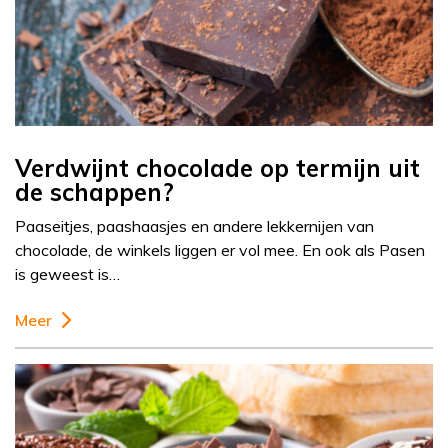
Verdwijnt chocolade op termijn uit
de schappen?
Paaseitjes, paashaasjes en andere lekkernijen van
chocolade, de winkels liggen er vol mee. En ook als Pasen
is geweest is…
Meer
###
**Action item:** If a line in the entries above contains "chocolade", it counts toward the total; give only that total.

**Written answer:** 2